Life
is a Devil's Bargain: Cancer or Aging
By
Ker
Than
LiveScience Staff Writer
Deterioration
of body and mind are the prices our bodies pay for
protection against
cancer
as we grow older, new studies suggest.
Scientists have discovered that a gene
involved in tumor suppression also plays an important
role in determining when certain cells in the body
cease multiplying and
start
deteriorating. As cells age, the gene,
called p16INK4a, becomes more active. The cells
have greater protection against cancer but lose
the ability to divide. Cells that don't divide die
off and are not replaced.
The studies, detailed together in the Sept. 7 issue
of the journal Nature, suggest the physical and
mental
ravages that accompany aging
are not the result of simple wear and tear of the
body, but of a cellular decline that is programmed
into our genes-one designed to safeguard us against
copying mistakes that become more frequent as we
grow older.
"This research tells us why our old tissues
have less regenerative capacity than young tissues,"
said Sean Morrison of the University of Michigan,
who was involved in one of the studies. "It's
not that old tissues wear out-they're actively shutting
themselves down, probably to avoid turning into
cancer cells."
No free lunch
Research teams from three medical schools examined
the role of p16INK4a in cells collected from different
parts of the body in mice.
One team, from the University of North Carolina
(UNC) at Chapel Hill, looked at the gene's role
in pancreatic islet cells, which produce and secrete
the hormone insulin
and which are defective in persons with Type 1 diabetes.

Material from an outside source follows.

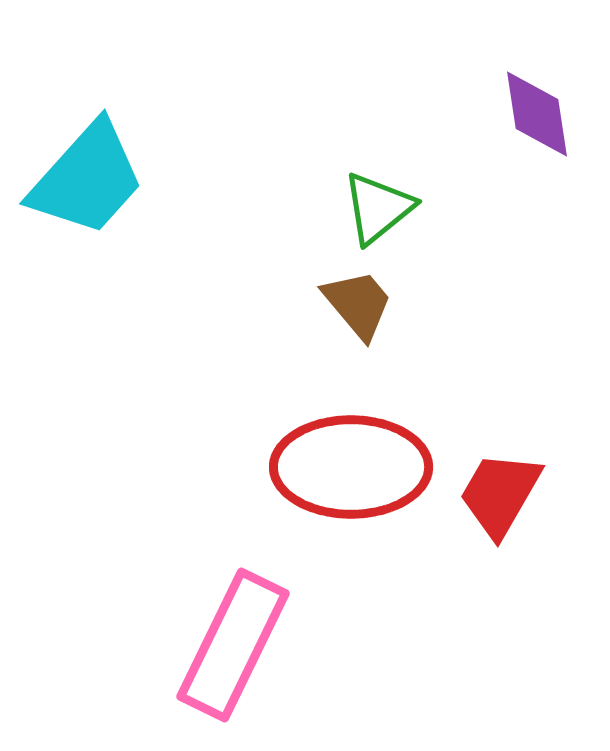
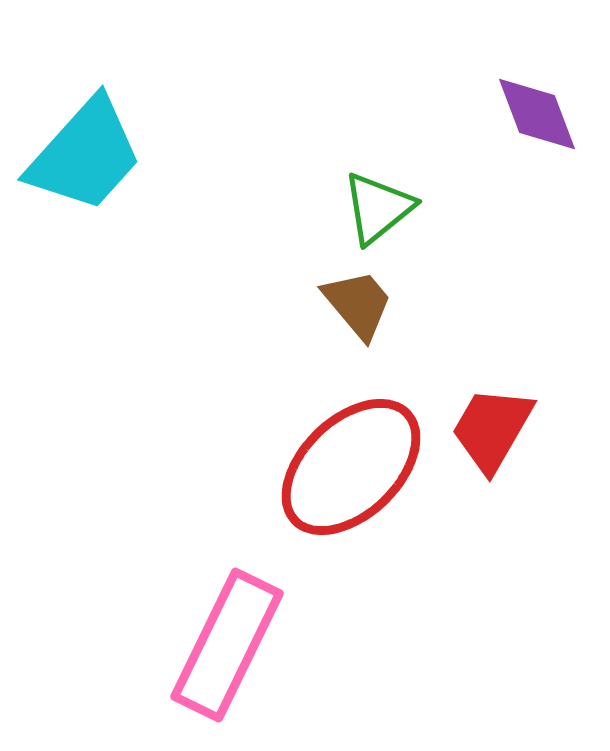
purple diamond: rotated 12 degrees counterclockwise
cyan trapezoid: moved 2 px left, 24 px up
red ellipse: rotated 44 degrees counterclockwise
red trapezoid: moved 8 px left, 65 px up
pink rectangle: moved 6 px left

Another team from the University of Michigan examined
brain stem cells while a third, from
Harvard University, looked at p16INK4a in blood
stem cells.
All three studies found similar results: as animals
got older, p16INK4a activity increased and the cells
eventually stopped dividing. Cells in mice deficient
in the gene continued to divide but were more likely
to turn cancerous, while cells in animals with over-expression
of the gene stopped dividing earlier and aged prematurely.
The experiments also showed that cells taken from
old animals remember their "age" and continue
to deteriorate at their previous rate even when
transplanted into young animals.
This last finding raises new questions about the
usefulness of adult
stem cells in tissue and organ repair
compared to embryonic
stem cells.
Fresh debate
The use of embryonic stem cells in medical
research is currently a topic of
fierce
debate because harvesting the cells destroys
developing embryos. As an alternative,
some scientists are trying to use stem cells taken
from adults and grow them into tissues in the lab;
the new cells could then be reintroduced into the
patient's body to replace failing tissues or organs.

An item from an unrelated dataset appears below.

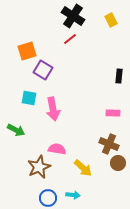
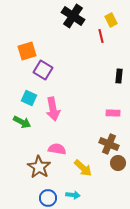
red line: moved 31 px right, 3 px up; rotated 64 degrees counterclockwise
cyan square: rotated 14 degrees clockwise
green arrow: moved 6 px right, 8 px up
brown star: rotated 15 degrees counterclockwise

"I think this data undermines that notion,"
said Norman Sharpless, a researcher at the University
of North Carolina (UNC) at Chapel Hill who was involved
in all three studies. "It shows that even these
[adult] stem cells, which have the properties of
self-renewal, are not limitless in their capacity
to regenerate themselves. There are tumor-suppression
mechanisms that limit their longevity."
Not all of the researchers agree. Morrison, the
University of Michigan researcher, doesn't think
the findings will have a drastic impact on how doctors
use stem cells.
"I don't think this is a reason to say that
embryonic stem cells are more valuable that adult
stem cells," he said in a telephone interview.
"It's been recognized for a long time that
young adult [stem] cells are more robust than old
ones. For example doctors are reluctant to do bone
marrow transplants when the donor is old."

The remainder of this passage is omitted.